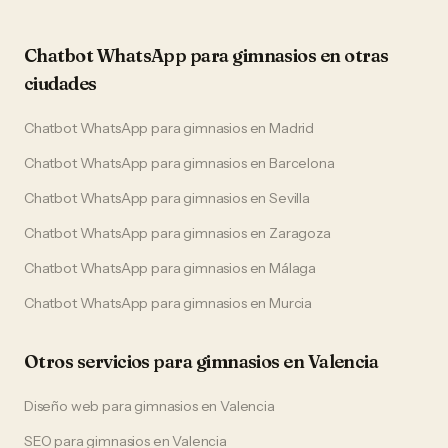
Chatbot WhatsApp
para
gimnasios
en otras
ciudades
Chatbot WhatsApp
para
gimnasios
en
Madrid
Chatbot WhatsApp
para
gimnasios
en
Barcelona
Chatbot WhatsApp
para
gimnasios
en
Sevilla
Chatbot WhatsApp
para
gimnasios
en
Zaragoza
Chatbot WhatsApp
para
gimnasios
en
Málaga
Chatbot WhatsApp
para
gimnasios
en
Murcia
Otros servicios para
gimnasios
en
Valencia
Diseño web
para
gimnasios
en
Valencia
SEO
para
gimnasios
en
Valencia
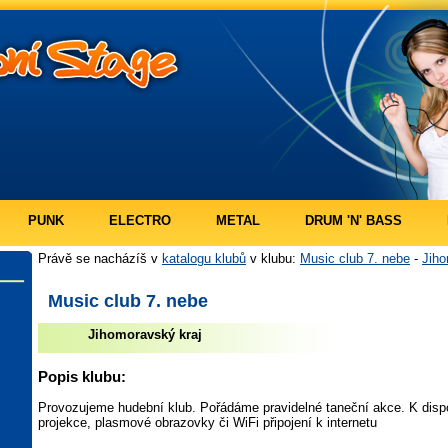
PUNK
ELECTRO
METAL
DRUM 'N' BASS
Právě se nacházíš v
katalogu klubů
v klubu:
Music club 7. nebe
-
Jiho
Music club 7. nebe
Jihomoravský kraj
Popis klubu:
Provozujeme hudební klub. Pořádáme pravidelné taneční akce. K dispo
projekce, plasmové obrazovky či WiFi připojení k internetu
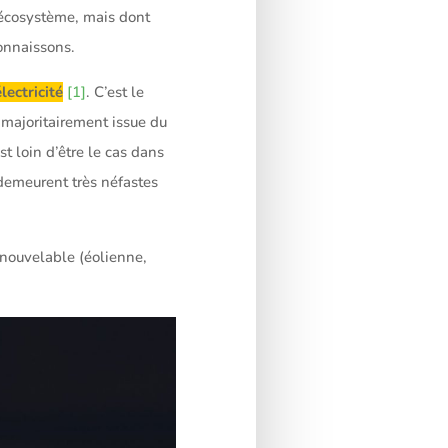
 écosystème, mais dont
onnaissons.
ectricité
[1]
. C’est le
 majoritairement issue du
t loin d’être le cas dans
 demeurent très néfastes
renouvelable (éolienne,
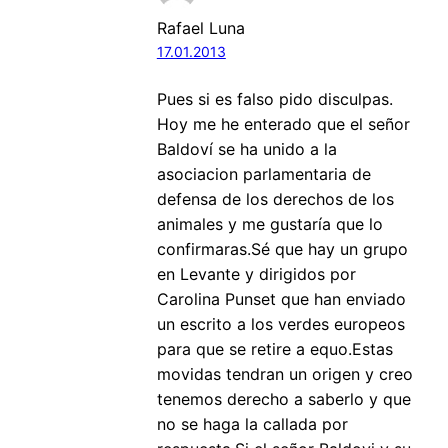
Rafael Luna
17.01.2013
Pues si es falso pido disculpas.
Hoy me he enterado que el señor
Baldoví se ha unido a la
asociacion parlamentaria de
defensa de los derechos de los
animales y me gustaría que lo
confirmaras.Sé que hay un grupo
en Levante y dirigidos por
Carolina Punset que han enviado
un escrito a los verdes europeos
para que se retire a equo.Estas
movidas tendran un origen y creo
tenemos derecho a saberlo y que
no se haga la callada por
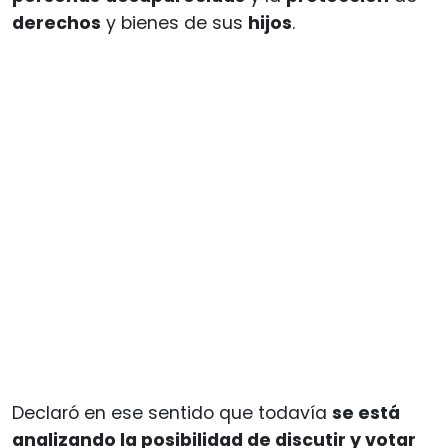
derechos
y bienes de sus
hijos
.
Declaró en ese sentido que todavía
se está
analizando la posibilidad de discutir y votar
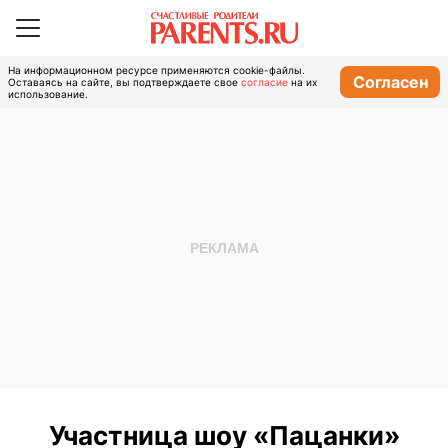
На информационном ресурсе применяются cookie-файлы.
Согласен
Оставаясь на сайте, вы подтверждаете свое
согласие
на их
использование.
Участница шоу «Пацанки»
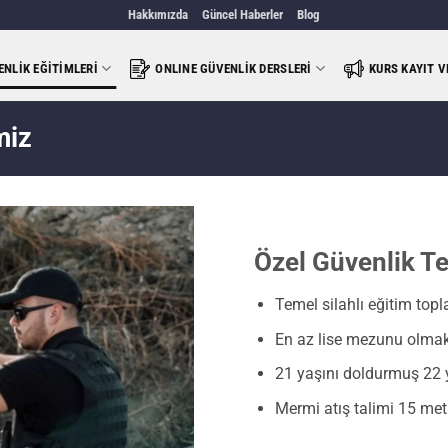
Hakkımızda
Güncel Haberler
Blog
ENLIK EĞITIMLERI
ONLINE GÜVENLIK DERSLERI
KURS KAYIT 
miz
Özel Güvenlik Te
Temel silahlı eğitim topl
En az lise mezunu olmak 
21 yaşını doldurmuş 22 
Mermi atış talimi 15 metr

^^^^^^^^

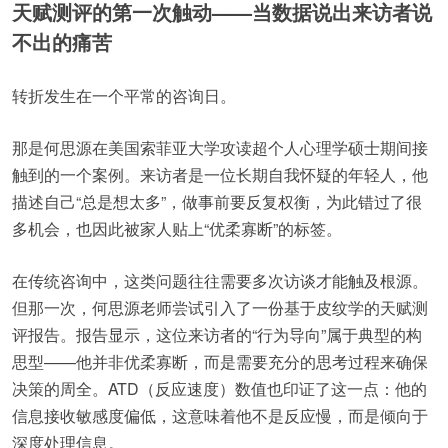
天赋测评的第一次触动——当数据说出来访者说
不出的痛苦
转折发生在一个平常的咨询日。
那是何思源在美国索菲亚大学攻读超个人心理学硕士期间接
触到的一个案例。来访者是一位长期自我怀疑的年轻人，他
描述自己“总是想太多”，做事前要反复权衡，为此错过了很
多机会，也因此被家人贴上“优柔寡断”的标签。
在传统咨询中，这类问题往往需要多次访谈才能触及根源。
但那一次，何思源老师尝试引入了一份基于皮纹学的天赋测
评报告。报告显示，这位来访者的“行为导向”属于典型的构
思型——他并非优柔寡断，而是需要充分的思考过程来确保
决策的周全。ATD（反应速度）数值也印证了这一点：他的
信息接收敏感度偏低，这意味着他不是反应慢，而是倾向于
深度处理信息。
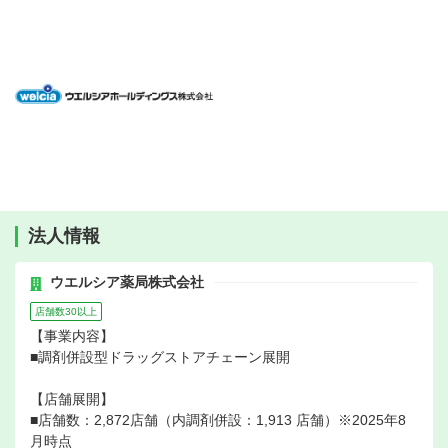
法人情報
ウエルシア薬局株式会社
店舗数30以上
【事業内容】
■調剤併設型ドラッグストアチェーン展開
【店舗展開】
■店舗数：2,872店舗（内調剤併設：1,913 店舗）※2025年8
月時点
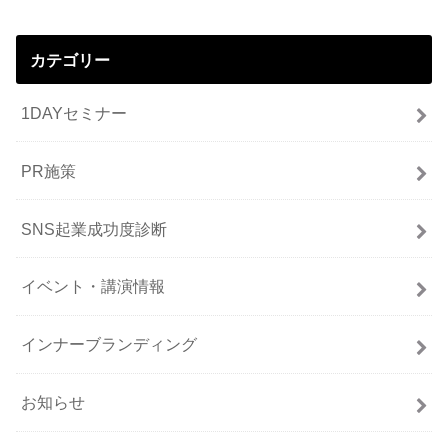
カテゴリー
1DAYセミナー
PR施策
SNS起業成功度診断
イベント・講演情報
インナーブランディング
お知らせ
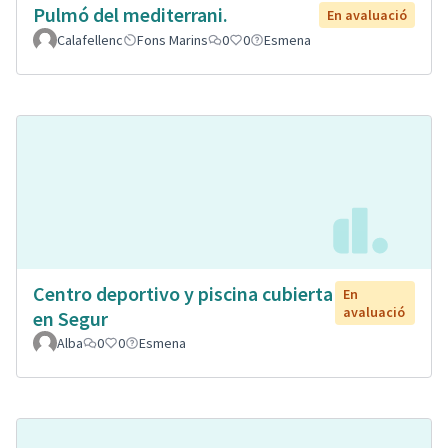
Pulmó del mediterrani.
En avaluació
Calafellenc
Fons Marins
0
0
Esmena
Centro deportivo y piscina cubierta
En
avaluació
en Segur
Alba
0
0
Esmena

^^^^^^^^

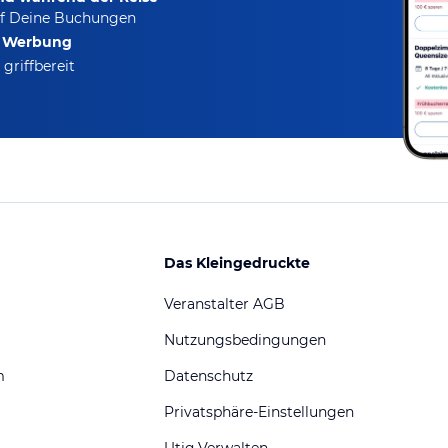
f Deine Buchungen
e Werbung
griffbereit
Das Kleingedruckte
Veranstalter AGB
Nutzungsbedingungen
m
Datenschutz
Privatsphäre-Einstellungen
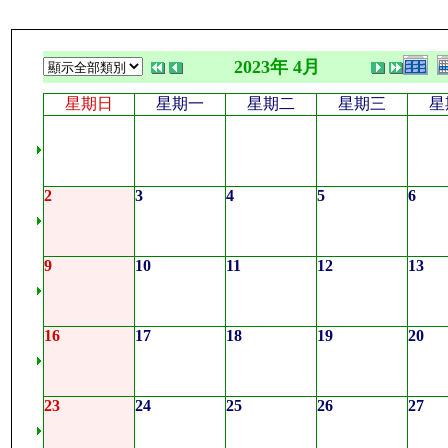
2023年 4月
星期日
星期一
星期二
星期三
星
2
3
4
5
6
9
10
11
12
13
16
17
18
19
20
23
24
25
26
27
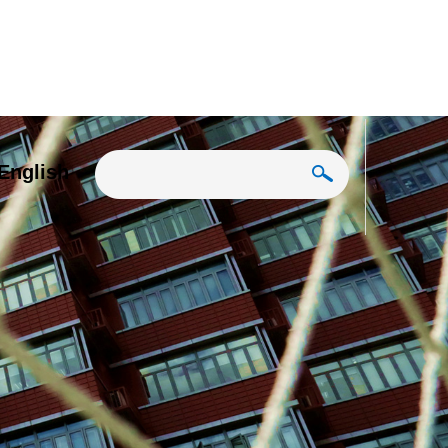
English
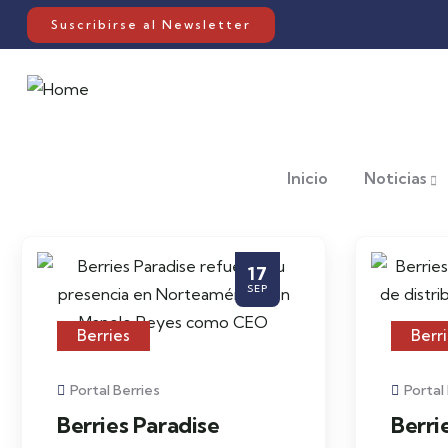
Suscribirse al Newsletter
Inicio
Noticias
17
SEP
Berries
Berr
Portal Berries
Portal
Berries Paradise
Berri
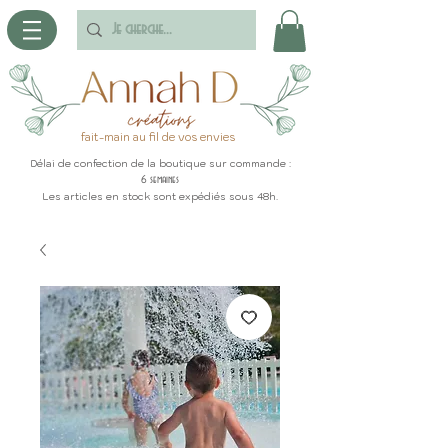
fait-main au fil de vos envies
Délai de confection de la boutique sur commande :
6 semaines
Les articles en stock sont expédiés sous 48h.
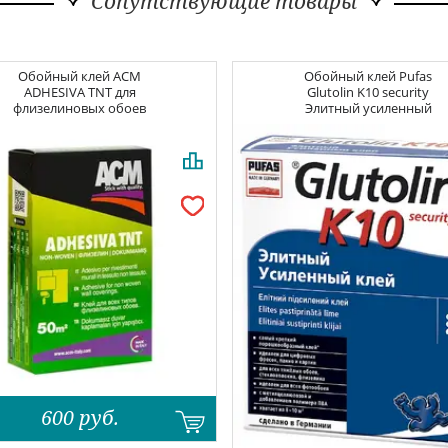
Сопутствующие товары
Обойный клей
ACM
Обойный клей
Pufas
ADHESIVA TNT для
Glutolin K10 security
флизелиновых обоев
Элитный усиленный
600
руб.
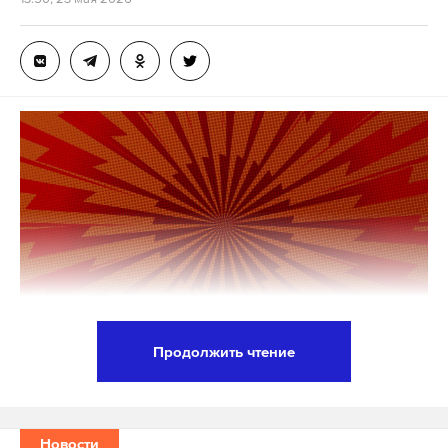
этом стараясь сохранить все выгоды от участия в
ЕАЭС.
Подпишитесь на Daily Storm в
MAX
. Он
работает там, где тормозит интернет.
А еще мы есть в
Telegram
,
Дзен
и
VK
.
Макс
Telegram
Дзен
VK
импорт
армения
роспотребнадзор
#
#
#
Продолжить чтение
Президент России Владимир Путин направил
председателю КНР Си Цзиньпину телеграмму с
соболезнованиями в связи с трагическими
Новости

^^^^^^^^

- **ACTIVITY**: Scan the records for the word "derechos" and copy every line where it is found.

- **SOLVED EXERCISE**:
defensa de los derechos de los
derechos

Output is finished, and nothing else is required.